Evolving Large Populations of Controllers for Complex Systems: 2014

Friday, August 8, 2014

The Third PaaS

Here and now, we're adding a third PaaS to the tests: PythonAnywhere. It isn't strictly speaking a PaaS because it also incorporates ideas from IaaS, but the app-hosting part of it is PaaS-like. We had some difficulty getting the app up and running, but not on the part of the Platform. Rather, we forgot to include an __init__.py in our application's directory. Remember: if you need to import things from a directory, ALWAYS include an __init__.py.

It looks like this:

#For each module in the directory, import it
from Mod1 import *
from Mod2 import *
#...
#etc.

#Then, put __all__ to handle a * import of the current directory
__all__ = ["Mod1","Mod2",...]

Monday, July 21, 2014

Potentially Invalid Data From All Trials

Thanks to a fundamental misunderstanding of the function of "elites," the select few members of a generation of a GA that get passed on to the next, in our GA, it's possible that all of our data is invalid. My understanding from what I was told of the code and my own examinations, was that an elite was kept for one generation, but if it failed it was discarded. This is apparently not the case, and elites are kept until the end of the GA regardless of failures along the way.

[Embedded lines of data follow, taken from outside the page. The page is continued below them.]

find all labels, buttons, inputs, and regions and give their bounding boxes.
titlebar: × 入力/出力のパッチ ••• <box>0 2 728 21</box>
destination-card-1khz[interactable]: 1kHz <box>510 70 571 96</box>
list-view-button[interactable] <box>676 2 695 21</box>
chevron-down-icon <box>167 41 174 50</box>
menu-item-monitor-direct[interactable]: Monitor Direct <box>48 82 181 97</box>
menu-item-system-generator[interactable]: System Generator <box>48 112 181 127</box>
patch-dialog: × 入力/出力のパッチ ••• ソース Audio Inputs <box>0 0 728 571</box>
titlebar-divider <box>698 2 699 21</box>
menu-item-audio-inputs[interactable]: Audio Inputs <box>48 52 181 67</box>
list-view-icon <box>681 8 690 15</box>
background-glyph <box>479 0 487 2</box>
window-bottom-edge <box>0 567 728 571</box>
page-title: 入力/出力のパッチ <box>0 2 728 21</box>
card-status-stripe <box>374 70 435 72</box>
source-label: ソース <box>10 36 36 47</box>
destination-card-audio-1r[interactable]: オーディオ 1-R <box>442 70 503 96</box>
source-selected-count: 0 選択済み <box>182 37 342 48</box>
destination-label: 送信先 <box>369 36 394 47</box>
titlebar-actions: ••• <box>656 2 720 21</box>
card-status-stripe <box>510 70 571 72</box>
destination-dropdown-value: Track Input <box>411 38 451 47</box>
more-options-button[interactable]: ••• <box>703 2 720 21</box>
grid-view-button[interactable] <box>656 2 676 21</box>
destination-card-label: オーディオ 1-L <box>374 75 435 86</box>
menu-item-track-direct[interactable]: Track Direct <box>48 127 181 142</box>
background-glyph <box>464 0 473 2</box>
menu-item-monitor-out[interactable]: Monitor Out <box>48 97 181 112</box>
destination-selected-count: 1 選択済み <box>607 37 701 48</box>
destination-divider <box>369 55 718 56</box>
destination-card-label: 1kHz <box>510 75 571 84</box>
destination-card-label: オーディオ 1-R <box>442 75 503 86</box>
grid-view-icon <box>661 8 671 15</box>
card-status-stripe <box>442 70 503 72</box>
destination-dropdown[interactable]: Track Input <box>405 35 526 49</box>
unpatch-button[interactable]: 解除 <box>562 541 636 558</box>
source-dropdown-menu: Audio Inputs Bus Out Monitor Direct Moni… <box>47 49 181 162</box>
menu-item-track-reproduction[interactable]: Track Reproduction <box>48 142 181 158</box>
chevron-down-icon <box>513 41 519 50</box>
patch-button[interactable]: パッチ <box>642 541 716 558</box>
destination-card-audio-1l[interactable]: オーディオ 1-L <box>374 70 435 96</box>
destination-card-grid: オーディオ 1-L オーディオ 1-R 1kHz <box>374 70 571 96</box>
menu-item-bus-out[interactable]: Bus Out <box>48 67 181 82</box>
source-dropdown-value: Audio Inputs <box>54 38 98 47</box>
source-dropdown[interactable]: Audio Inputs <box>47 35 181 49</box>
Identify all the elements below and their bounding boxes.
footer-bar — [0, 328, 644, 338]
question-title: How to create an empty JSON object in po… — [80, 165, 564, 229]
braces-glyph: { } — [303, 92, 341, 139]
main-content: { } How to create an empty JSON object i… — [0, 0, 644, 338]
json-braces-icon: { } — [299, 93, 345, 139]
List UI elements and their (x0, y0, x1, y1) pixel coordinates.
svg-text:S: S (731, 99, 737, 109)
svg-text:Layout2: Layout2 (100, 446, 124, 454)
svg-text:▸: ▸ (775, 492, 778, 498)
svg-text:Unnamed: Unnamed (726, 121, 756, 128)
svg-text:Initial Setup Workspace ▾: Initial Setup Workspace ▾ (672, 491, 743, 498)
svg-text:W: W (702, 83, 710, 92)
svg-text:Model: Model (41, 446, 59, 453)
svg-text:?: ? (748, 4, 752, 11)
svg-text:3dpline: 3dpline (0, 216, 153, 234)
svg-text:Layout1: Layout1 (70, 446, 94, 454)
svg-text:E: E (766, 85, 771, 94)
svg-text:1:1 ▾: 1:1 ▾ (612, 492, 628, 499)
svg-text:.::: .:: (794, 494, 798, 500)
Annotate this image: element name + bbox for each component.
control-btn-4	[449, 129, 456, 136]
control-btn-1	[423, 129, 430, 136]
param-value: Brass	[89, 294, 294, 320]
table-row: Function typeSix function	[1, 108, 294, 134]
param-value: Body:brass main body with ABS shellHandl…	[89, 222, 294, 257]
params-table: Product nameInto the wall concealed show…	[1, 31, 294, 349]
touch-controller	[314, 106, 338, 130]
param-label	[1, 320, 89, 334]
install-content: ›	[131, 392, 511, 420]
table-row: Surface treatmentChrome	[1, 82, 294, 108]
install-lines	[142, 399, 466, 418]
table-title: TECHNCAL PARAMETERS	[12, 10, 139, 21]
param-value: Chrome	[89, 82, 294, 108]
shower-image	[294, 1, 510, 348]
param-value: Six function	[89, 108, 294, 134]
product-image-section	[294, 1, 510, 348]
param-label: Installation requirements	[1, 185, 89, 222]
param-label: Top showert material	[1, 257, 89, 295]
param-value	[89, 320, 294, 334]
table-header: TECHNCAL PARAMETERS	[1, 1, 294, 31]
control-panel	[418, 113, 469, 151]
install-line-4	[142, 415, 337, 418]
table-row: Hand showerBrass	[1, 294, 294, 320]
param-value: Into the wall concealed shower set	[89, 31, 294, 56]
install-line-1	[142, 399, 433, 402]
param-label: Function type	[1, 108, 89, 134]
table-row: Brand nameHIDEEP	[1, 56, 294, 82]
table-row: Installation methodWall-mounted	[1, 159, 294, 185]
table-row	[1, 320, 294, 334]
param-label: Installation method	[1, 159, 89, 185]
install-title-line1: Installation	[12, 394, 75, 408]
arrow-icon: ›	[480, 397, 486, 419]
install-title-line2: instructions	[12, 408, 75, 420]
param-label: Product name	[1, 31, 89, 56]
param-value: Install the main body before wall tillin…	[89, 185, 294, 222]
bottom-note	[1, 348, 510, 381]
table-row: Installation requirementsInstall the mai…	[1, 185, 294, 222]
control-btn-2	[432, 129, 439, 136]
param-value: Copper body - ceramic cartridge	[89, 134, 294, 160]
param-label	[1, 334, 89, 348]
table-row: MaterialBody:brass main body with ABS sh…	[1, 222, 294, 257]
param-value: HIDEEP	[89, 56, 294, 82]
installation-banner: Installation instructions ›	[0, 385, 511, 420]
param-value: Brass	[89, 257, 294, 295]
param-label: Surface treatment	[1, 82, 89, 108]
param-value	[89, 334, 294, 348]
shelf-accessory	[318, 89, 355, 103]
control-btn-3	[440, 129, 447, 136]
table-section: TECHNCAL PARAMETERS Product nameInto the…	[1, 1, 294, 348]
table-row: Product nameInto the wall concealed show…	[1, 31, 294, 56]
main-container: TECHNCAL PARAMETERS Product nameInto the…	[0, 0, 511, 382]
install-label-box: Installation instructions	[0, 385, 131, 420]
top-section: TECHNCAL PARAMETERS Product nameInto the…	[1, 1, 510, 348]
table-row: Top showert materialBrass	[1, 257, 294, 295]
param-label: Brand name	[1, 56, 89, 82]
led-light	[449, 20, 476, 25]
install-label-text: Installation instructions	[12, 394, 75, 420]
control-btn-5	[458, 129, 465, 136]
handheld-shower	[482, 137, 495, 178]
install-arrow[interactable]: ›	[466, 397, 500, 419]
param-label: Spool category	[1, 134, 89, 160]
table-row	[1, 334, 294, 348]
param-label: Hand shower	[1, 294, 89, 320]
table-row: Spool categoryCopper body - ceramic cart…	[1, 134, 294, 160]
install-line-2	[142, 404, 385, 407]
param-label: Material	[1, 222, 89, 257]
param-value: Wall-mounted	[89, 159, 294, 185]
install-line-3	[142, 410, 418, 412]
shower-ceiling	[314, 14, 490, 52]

When looking at the data before, what I thought I was seeing was 30-40 great results and ~10 errors per last generation per population. Now I look at this same data with the understanding that the 30 elites could be hiding 30 errors underneath them. If this is the case, then virtually all of our data is invalid due to the fact that we cannot be certain that the PaaS-es are outputting results throughout a run of the GA.

What this means for the project is that a month's worth of data collection and analysis may have to be thrown out the window (worst-case scenario). I'm conferring with Dr. Remy to see how we should move forward.

Friday, July 18, 2014

Where We Are Right Now

Some issues were found with the PaaS2 results, regarding received errors. When planning this experiment, we went ahead without accounting for the fact that a client machine's speed affects how much uptime a cloud app experiences. The implication of this is that services with a limit on an app's uptime will experience a client making requests differently depending on the client's speed.

Say you have two clients talking to two instances of the same app. Each instance has 4 hours of allotted uptime per day, and once that uptime is exceeded any client sending requests to these apps will receive only 500 errors in response. One of your clients causes 20 minutes of uptime per run of a program, and the other causes 30 minutes per run of an identical program; this is due to hardware differences between the two clients. If you are required to run this program 9 times per day per app/client pair, and each client is constrained to one app, the app running 20 minutes per client program will not exceed its allotted time, but the app running 30 minutes will.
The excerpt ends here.